**WHAT THE TASK REQUIRES:**
Would you retype, word for word, the line with "Outline any instance of 'bladder'." and each line after it to the end of the entries below, leaving the pictures out?

[Collected data]

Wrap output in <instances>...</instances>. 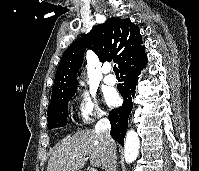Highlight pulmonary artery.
I'll return each mask as SVG.
<instances>
[{"mask_svg":"<svg viewBox=\"0 0 199 171\" xmlns=\"http://www.w3.org/2000/svg\"><path fill=\"white\" fill-rule=\"evenodd\" d=\"M102 72H103V82L107 85H114L116 83V78L114 77V75H112L111 72V67L110 65H105L102 68Z\"/></svg>","mask_w":199,"mask_h":171,"instance_id":"e3ab8cb5","label":"pulmonary artery"}]
</instances>
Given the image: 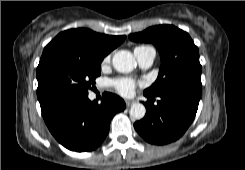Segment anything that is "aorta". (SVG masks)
<instances>
[{
	"mask_svg": "<svg viewBox=\"0 0 245 170\" xmlns=\"http://www.w3.org/2000/svg\"><path fill=\"white\" fill-rule=\"evenodd\" d=\"M112 64L118 72L128 73L136 67V60L130 51L120 50L114 54ZM129 113L133 118L139 120L145 116L146 109L141 103H133Z\"/></svg>",
	"mask_w": 245,
	"mask_h": 170,
	"instance_id": "aorta-1",
	"label": "aorta"
}]
</instances>
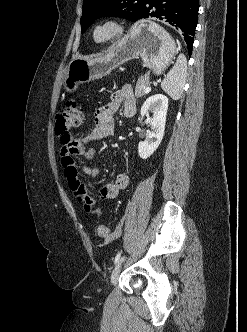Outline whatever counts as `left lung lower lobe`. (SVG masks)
Instances as JSON below:
<instances>
[{
  "label": "left lung lower lobe",
  "mask_w": 247,
  "mask_h": 332,
  "mask_svg": "<svg viewBox=\"0 0 247 332\" xmlns=\"http://www.w3.org/2000/svg\"><path fill=\"white\" fill-rule=\"evenodd\" d=\"M199 0H147L139 19L155 17L181 31L189 53L192 52L198 23Z\"/></svg>",
  "instance_id": "0a47b994"
}]
</instances>
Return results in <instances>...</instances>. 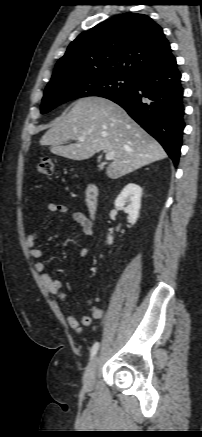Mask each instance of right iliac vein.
I'll return each mask as SVG.
<instances>
[{"mask_svg": "<svg viewBox=\"0 0 202 437\" xmlns=\"http://www.w3.org/2000/svg\"><path fill=\"white\" fill-rule=\"evenodd\" d=\"M98 365V358L95 357L87 366L84 376L83 385L87 391H91L94 387L95 373Z\"/></svg>", "mask_w": 202, "mask_h": 437, "instance_id": "1", "label": "right iliac vein"}]
</instances>
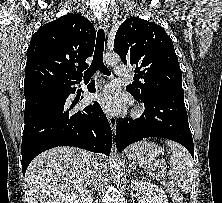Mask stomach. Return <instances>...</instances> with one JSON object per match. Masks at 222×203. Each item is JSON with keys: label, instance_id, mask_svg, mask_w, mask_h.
<instances>
[{"label": "stomach", "instance_id": "1", "mask_svg": "<svg viewBox=\"0 0 222 203\" xmlns=\"http://www.w3.org/2000/svg\"><path fill=\"white\" fill-rule=\"evenodd\" d=\"M162 153V149L153 142L141 141L131 145L127 150V157L135 161L154 159Z\"/></svg>", "mask_w": 222, "mask_h": 203}]
</instances>
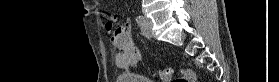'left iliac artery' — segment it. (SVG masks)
I'll use <instances>...</instances> for the list:
<instances>
[{
  "instance_id": "left-iliac-artery-1",
  "label": "left iliac artery",
  "mask_w": 279,
  "mask_h": 82,
  "mask_svg": "<svg viewBox=\"0 0 279 82\" xmlns=\"http://www.w3.org/2000/svg\"><path fill=\"white\" fill-rule=\"evenodd\" d=\"M144 20V17L142 16V15H138L137 17H136V21L137 22H142Z\"/></svg>"
}]
</instances>
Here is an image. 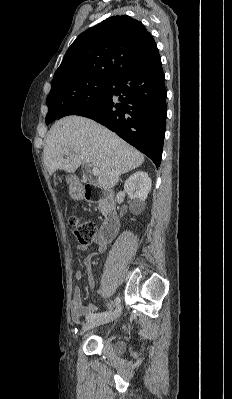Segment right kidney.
Returning <instances> with one entry per match:
<instances>
[{
    "label": "right kidney",
    "instance_id": "ca27d5eb",
    "mask_svg": "<svg viewBox=\"0 0 232 399\" xmlns=\"http://www.w3.org/2000/svg\"><path fill=\"white\" fill-rule=\"evenodd\" d=\"M152 180H150L147 172H135L124 184V192L128 194L132 205L137 209H144L145 200L151 190Z\"/></svg>",
    "mask_w": 232,
    "mask_h": 399
}]
</instances>
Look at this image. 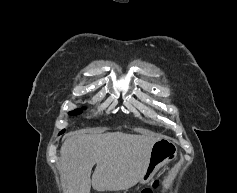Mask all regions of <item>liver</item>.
I'll list each match as a JSON object with an SVG mask.
<instances>
[{
	"label": "liver",
	"instance_id": "liver-1",
	"mask_svg": "<svg viewBox=\"0 0 237 193\" xmlns=\"http://www.w3.org/2000/svg\"><path fill=\"white\" fill-rule=\"evenodd\" d=\"M160 137L123 132L69 133L60 150L64 193L127 190L144 174L152 146ZM96 164L95 171H91Z\"/></svg>",
	"mask_w": 237,
	"mask_h": 193
}]
</instances>
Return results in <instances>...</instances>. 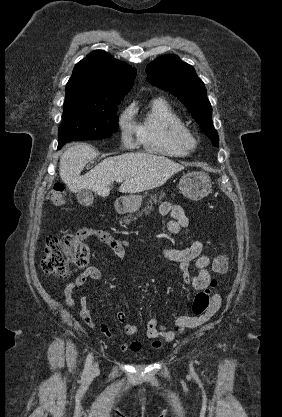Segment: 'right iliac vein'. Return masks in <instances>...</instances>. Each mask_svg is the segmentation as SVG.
Segmentation results:
<instances>
[{
  "instance_id": "obj_1",
  "label": "right iliac vein",
  "mask_w": 282,
  "mask_h": 417,
  "mask_svg": "<svg viewBox=\"0 0 282 417\" xmlns=\"http://www.w3.org/2000/svg\"><path fill=\"white\" fill-rule=\"evenodd\" d=\"M98 371V363H94L91 368V373H95Z\"/></svg>"
}]
</instances>
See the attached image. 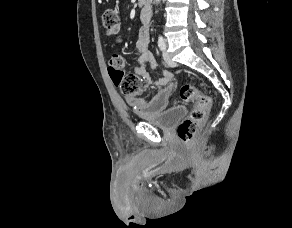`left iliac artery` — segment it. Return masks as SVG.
Here are the masks:
<instances>
[{
	"mask_svg": "<svg viewBox=\"0 0 292 228\" xmlns=\"http://www.w3.org/2000/svg\"><path fill=\"white\" fill-rule=\"evenodd\" d=\"M158 46L160 48V50L164 51L166 49V43L165 40L162 36L158 37Z\"/></svg>",
	"mask_w": 292,
	"mask_h": 228,
	"instance_id": "left-iliac-artery-1",
	"label": "left iliac artery"
}]
</instances>
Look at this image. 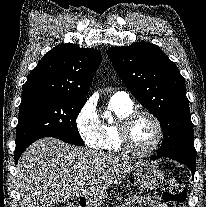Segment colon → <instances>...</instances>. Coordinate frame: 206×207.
I'll use <instances>...</instances> for the list:
<instances>
[{
    "label": "colon",
    "instance_id": "1",
    "mask_svg": "<svg viewBox=\"0 0 206 207\" xmlns=\"http://www.w3.org/2000/svg\"><path fill=\"white\" fill-rule=\"evenodd\" d=\"M186 190L184 188L182 179L179 176L169 177L164 185L162 191V198L168 207H183L186 200ZM61 207H77L74 204H64Z\"/></svg>",
    "mask_w": 206,
    "mask_h": 207
}]
</instances>
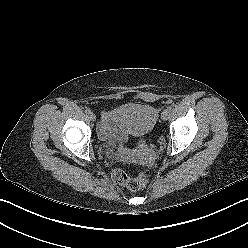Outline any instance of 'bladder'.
<instances>
[{"label":"bladder","instance_id":"31cf9c89","mask_svg":"<svg viewBox=\"0 0 248 248\" xmlns=\"http://www.w3.org/2000/svg\"><path fill=\"white\" fill-rule=\"evenodd\" d=\"M115 116L119 124L136 137L149 134L157 121L156 111L147 104H124L115 110Z\"/></svg>","mask_w":248,"mask_h":248}]
</instances>
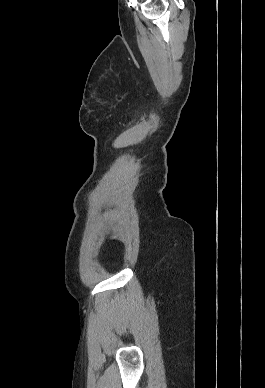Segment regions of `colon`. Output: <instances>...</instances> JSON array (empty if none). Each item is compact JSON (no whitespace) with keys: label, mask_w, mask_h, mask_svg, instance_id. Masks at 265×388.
I'll return each instance as SVG.
<instances>
[{"label":"colon","mask_w":265,"mask_h":388,"mask_svg":"<svg viewBox=\"0 0 265 388\" xmlns=\"http://www.w3.org/2000/svg\"><path fill=\"white\" fill-rule=\"evenodd\" d=\"M112 237H116V235H112Z\"/></svg>","instance_id":"colon-1"}]
</instances>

**REPLY:**
Outline any instance of 'bladder'.
<instances>
[{"label":"bladder","instance_id":"31cf9c89","mask_svg":"<svg viewBox=\"0 0 248 248\" xmlns=\"http://www.w3.org/2000/svg\"><path fill=\"white\" fill-rule=\"evenodd\" d=\"M115 116L119 124L136 137L149 134L157 121L156 111L147 104H124L115 110Z\"/></svg>","mask_w":248,"mask_h":248}]
</instances>
Segment regions of `colon`. Output: <instances>...</instances> JSON array (empty if none). Each item is compact JSON (no whitespace) with keys: label, mask_w, mask_h, mask_svg, instance_id. Masks at 265×388.
I'll return each instance as SVG.
<instances>
[{"label":"colon","mask_w":265,"mask_h":388,"mask_svg":"<svg viewBox=\"0 0 265 388\" xmlns=\"http://www.w3.org/2000/svg\"><path fill=\"white\" fill-rule=\"evenodd\" d=\"M112 237H116V235H112Z\"/></svg>","instance_id":"colon-1"}]
</instances>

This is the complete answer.